Well, we all learn in different ways. Personally the way I learn, is to get things wrong, many many times. I bounce from one extreme to another, until gradually the bounces become smaller and I settle in the middle range. For some reason, I always picture a Newton's cradle (which I had to remember the name of by Googling "office ornament with swinging balls" - the internet can be awful but sometimes isn't it just great?), but I'm sure this isn't actually relevant.
So to use the pelvic tilt example - and many of my clients have been through this process with me - we go to a full anterior pelvic tilt, then a full posterior pelvic tilt (yes, like very slow twerking), then back to anterior pelvic tilt but not quite as far, back to posterior pelvic tilt but not as far, and so on until we're hovering in the middle. At that point, it should feel like both front and back of the body are balanced; lower back isn't pinching, glutes aren't squeezing, everything is engaged but nothing is working harder than anything else. Everything is doing "just enough".
The difficulty with all of this, is that you have to trust yourself. You have to trust that you are doing just enough, at just the right time. As your coach, I can describe the position, but you can still be in the shape whilst clenching something that doesn't need to be clenching, or slowly collapsing into something that still needs to be a bit more active, and I won't necessarily see it until you fatigue. So you need to tune in, trust what you feel, and be willing to readjust as much and as frequently as necessary.
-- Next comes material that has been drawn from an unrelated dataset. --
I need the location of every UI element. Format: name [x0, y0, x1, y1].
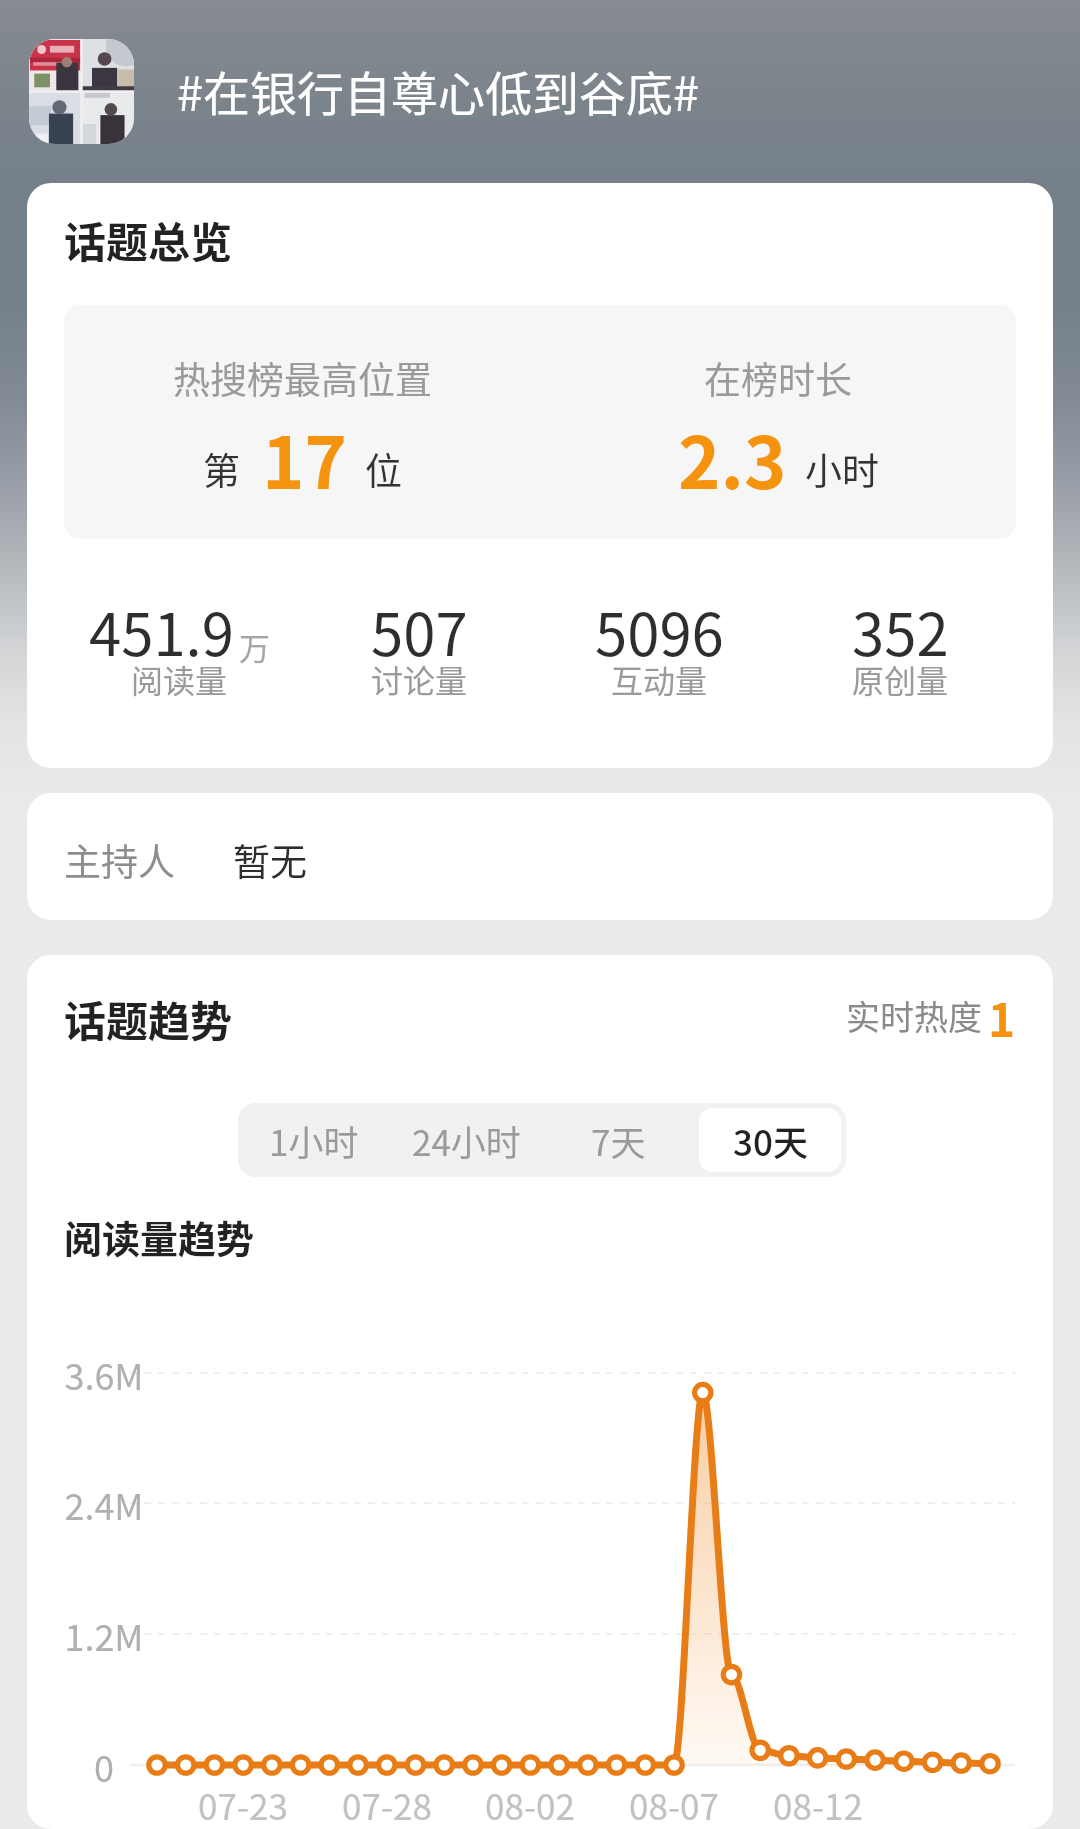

If you're holding that sand in your open cupped hand, and there are gusts of wind blowing, you might use the other hand to shield it; but if there is no wind, there's no point keeping that other hand there - but you need to be paying attention so you can react if and when the wind does change.
A lot of people fear that when they start tuning into that "just enough" spot, they will become lazy. That brings me back to the point I promised I'd get back to; when I thought I was working hard in the gym all the time but actually never was. The truth is - and having this pointed out to me was a pivotal moment in my training and my career - that because I knew I had to do the same thing 6 days a week, 52 weeks a year, I was unconsciously holding myself back. I thought I was going hard, but when you're truly going hard, you can't do the same session every day. You can't set a PB (personal best) every week. When you learn to tune in to your body and ease off where possible or necessary, you actually have the ability to train harder (or for longer, or more frequently, or more consistently), because you're not wasting energy on the days that the body isn't at its best.
"Just enough" also implies: "at just the right time". Learning to do "just enough" means learning timing, which is everything in sport - arguably, it is timing that separates the elite athlete from, well, the rest of us - and anything else that requires movement or energy (the right stroke of the paintbrush at the right time, the ability to step back onto the curb just in time to avoid an oncoming vehicle, the ability to catch that glass falling off the table). And because the body and the mind are interwoven, training the body in this way also trains the mind to become more aware and less emotionally reactive - we learn to focus on what's important, and let go of what is just distracting at this point.
I love that this concept applies to every layer of movement and life: do "just enough" to make this action happen, "just enough" to make it through the training session, "just enough" to recover for the next day, "just enough" to beat the opposing team in extra time, "just enough" to not get frustrated when things don't work out how you'd planned.
Ironically, I have several other tangents I could go off on - and I started typing some of them out - but I think, right now, this is just enough.